Examine the listing below and state how many of its lines contain the word "tercer". Write only the number.

### Stored data
- - - - -

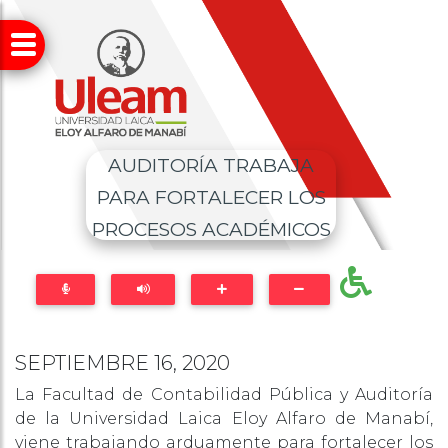
AUDITORÍA TRABAJA
PARA FORTALECER LOS
PROCESOS ACADÉMICOS
SEPTIEMBRE 16, 2020
La Facultad de Contabilidad Pública y Auditoría
de la Universidad Laica Eloy Alfaro de Manabí,
viene trabajando arduamente para fortalecer los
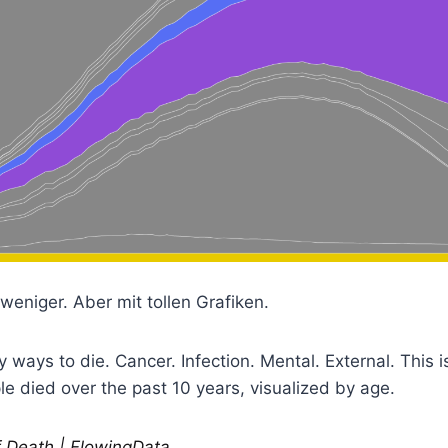
 weniger. Aber mit tollen Grafiken.
ways to die. Cancer. Infection. Mental. External. This i
le died over the past 10 years, visualized by age.
 Death | FlowingData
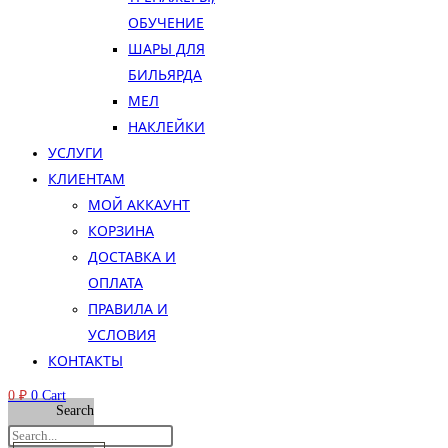
ОБУЧЕНИЕ
ШАРЫ ДЛЯ
БИЛЬЯРДА
МЕЛ
НАКЛЕЙКИ
УСЛУГИ
КЛИЕНТАМ
МОЙ АККАУНТ
КОРЗИНА
ДОСТАВКА И
ОПЛАТА
ПРАВИЛА И
УСЛОВИЯ
КОНТАКТЫ
0
₽
0
Cart
Search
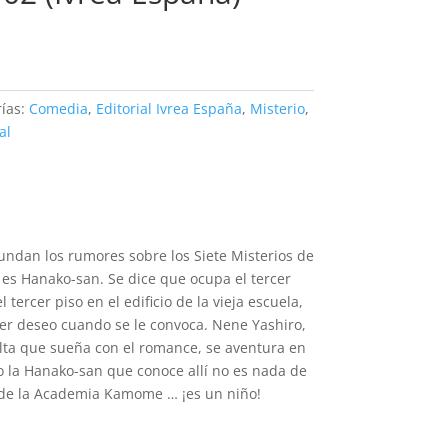
recio
ctual
:
ías:
Comedia
,
Editorial Ivrea España
,
Misterio
,
6990.
al
dan los rumores sobre los Siete Misterios de
s es Hanako-san. Se dice que ocupa el tercer
tercer piso en el edificio de la vieja escuela,
r deseo cuando se le convoca. Nene Yashiro,
lta que sueña con el romance, se aventura en
 la Hanako-san que conoce allí no es nada de
 de la Academia Kamome … ¡es un niño!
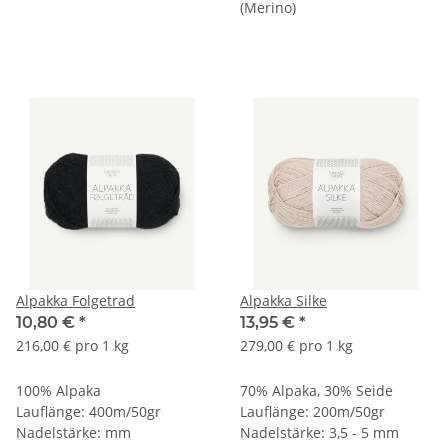
(Merino)
Alpakka Folgetrad
Alpakka Silke
10,80 €
*
13,95 €
*
216,00 € pro 1 kg
279,00 € pro 1 kg
100% Alpaka
70% Alpaka, 30% Seide
Lauflänge: 400m/50gr
Lauflänge: 200m/50gr
Nadelstärke: mm
Nadelstärke: 3,5 - 5 mm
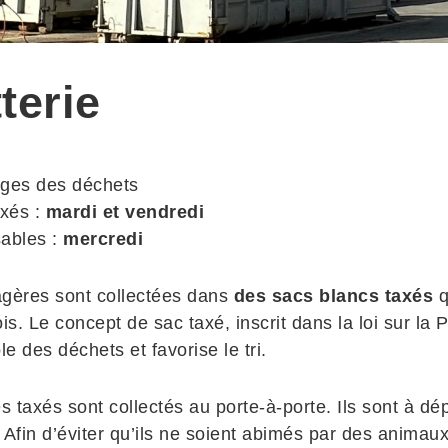
terie
ges des déchets
xés :
mardi et vendredi
ables :
mercredi
gères sont collectées dans
des sacs blancs taxés
q
. Le concept de sac taxé, inscrit dans la loi sur la 
e des déchets et favorise le tri.
s taxés sont collectés au porte-à-porte. Ils sont à dé
 Afin d’éviter qu’ils ne soient abimés par des animau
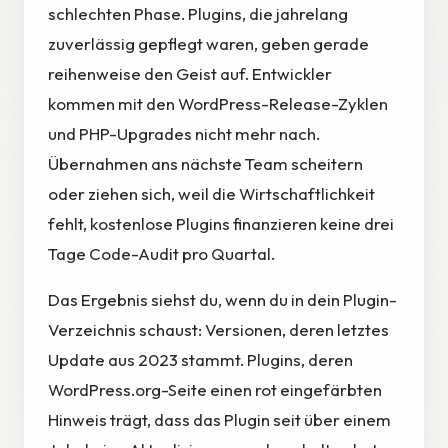
schlechten Phase. Plugins, die jahrelang
zuverlässig gepflegt waren, geben gerade
reihenweise den Geist auf. Entwickler
kommen mit den WordPress-Release-Zyklen
und PHP-Upgrades nicht mehr nach.
Übernahmen ans nächste Team scheitern
oder ziehen sich, weil die Wirtschaftlichkeit
fehlt, kostenlose Plugins finanzieren keine drei
Tage Code-Audit pro Quartal.
Das Ergebnis siehst du, wenn du in dein Plugin-
Verzeichnis schaust: Versionen, deren letztes
Update aus 2023 stammt. Plugins, deren
WordPress.org-Seite einen rot eingefärbten
Hinweis trägt, dass das Plugin seit über einem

- - - - -

### Task solution
2